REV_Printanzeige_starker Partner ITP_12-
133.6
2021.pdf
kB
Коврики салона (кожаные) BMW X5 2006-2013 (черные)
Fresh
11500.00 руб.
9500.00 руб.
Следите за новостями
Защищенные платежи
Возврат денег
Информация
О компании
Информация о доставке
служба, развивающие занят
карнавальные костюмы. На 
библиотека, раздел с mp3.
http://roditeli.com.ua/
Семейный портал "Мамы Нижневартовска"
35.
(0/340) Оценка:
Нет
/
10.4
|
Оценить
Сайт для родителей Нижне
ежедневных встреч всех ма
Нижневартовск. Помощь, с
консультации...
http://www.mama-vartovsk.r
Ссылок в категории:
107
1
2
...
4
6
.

○ ○ ○ ○ ○

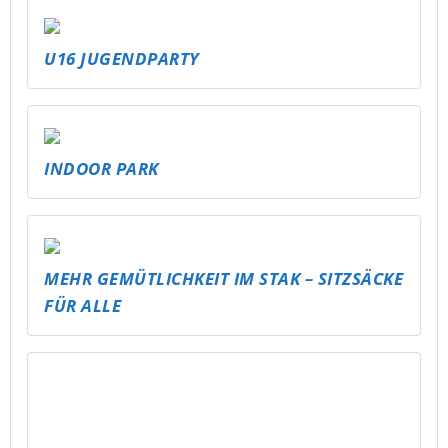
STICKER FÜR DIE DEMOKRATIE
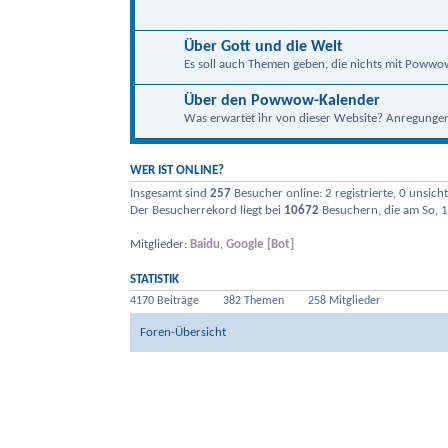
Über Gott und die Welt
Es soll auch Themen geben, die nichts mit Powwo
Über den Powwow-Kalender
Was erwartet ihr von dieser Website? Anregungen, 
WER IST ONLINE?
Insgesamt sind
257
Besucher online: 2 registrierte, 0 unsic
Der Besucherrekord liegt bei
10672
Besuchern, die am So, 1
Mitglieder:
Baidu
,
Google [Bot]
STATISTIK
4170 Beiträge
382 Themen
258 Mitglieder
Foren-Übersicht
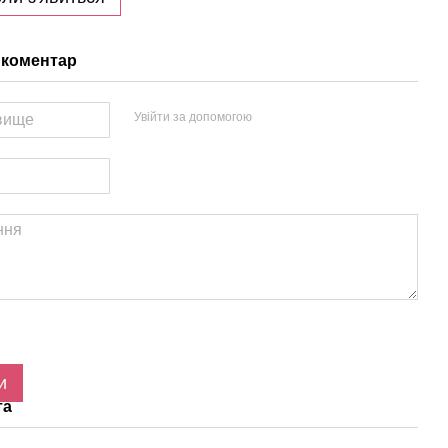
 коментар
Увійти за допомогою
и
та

○ ○ ○ ○ ○

Work out how many lines of the material contain the word "Themen" and answer with that number only.

2